I have seen companies taking 2 to 3 years to get big deals. They focus on process, leads, marketing, or ideal customer profile, which are all important. However, nobody seems to focus on time or how fast they can make the deals go through the sales process.

Once we started focusing on what we could do to speed up the process exponentially, we compressed large deals that would normally take two years down into between five and nine months. I call that “time to close”.

Here’s a simple example:

If you have 12 $200,000 deals in a 12 month period, it equals $4 Million in revenue annually. If you focus on tightening the time frame and reduce it from twelve to six months, you could get to a total of $8 million annually. So, just by focusing on how to speed up the process, you will double your revenue with the same resources. 

When things happen in a much tighter time frame, you will have happier customers, people who are much more engaged, and more predictable growth.

Now, when I engage with companies on scaling revenue, I do a minimum of a three month-engagement where we implement a seven or eight-figure sales system within that time frame, rather than doing a six-month or a year-long engagement. 

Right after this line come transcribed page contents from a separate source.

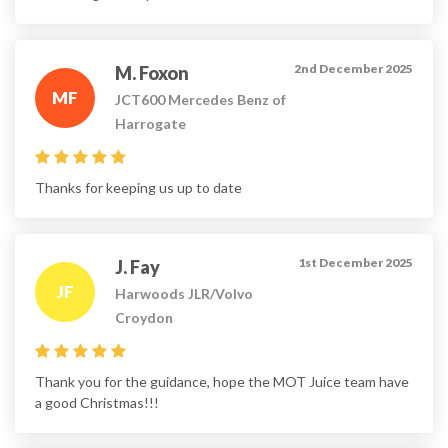
2nd December 2025
M. Foxon
MF
JCT600 Mercedes Benz of
Harrogate
Thanks for keeping us up to date
1st December 2025
J. Fay
JF
Harwoods JLR/Volvo
Croydon
Thank you for the guidance, hope the MOT Juice team have
a good Christmas!!!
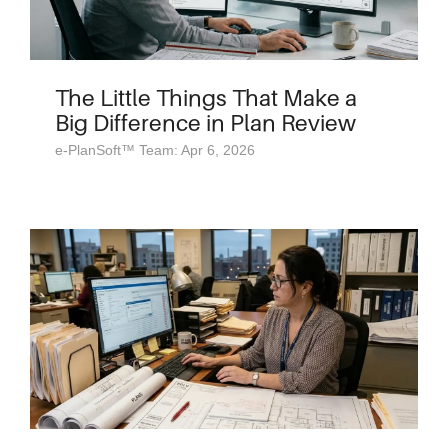
The Little Things That Make a
Big Difference in Plan Review
e-PlanSoft™ Team: Apr 6, 2026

There are four quick steps you can take to do that:

  1. Identify the average sales-cycle length for your big deals.
  2. Identify the number of weeks per stage.
  3. Identify the longest stage.
  4. Ask your prospects what would speed up the longest stage. (Ask at least ten of your prospects that question.)

If you are relentless in following those four steps, you will begin to see the patterns. In doing that, you will be able to halve the time it takes to make the sale and double the revenue. 

This method applies to any type of sales process.